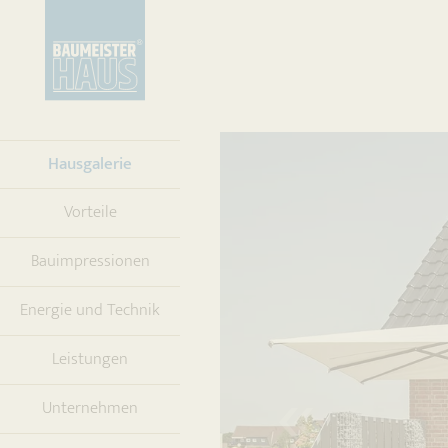
(current)
Hausgalerie
Vorteile
Bauimpressionen
Energie und Technik
Leistungen
Unternehmen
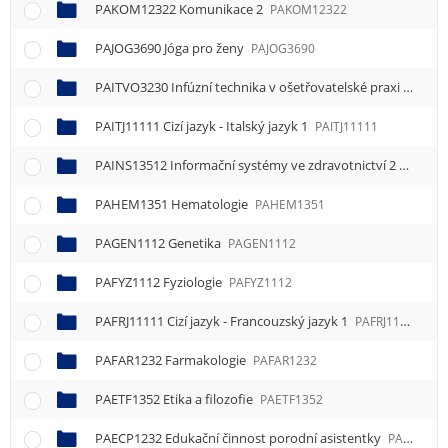
PAKOM12322 Komunikace 2
PAKOM12322
PAJOG3690 Jóga pro ženy
PAJOG3690
PAITVO3230 Infúzní technika v ošetřovatelské praxi
PAITV
PAITJ11111 Cizí jazyk - Italský jazyk 1
PAITJ11111
PAINS13512 Informační systémy ve zdravotnictví 2
PAINS1
PAHEM1351 Hematologie
PAHEM1351
PAGEN1112 Genetika
PAGEN1112
PAFYZ1112 Fyziologie
PAFYZ1112
PAFRJ11111 Cizí jazyk - Francouzský jazyk 1
PAFRJ11111
PAFAR1232 Farmakologie
PAFAR1232
PAETF1352 Etika a filozofie
PAETF1352
PAECP1232 Edukační činnost porodní asistentky
PAECP1232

### Action item
The answer must be the data above, repeated exactly, with no pictures.

### Solution to this problem
(current)
Hausgalerie
Vorteile
Bauimpressionen
Energie und Technik
Leistungen
Unternehmen
PAKOM12322 Komunikace 2
PAKOM12322
PAJOG3690 Jóga pro ženy
PAJOG3690
PAITVO3230 Infúzní technika v ošetřovatelské praxi
PAITV
PAITJ11111 Cizí jazyk - Italský jazyk 1
PAITJ11111
PAINS13512 Informační systémy ve zdravotnictví 2
PAINS1
PAHEM1351 Hematologie
PAHEM1351
PAGEN1112 Genetika
PAGEN1112
PAFYZ1112 Fyziologie
PAFYZ1112
PAFRJ11111 Cizí jazyk - Francouzský jazyk 1
PAFRJ11111
PAFAR1232 Farmakologie
PAFAR1232
PAETF1352 Etika a filozofie
PAETF1352
PAECP1232 Edukační činnost porodní asistentky
PAECP1232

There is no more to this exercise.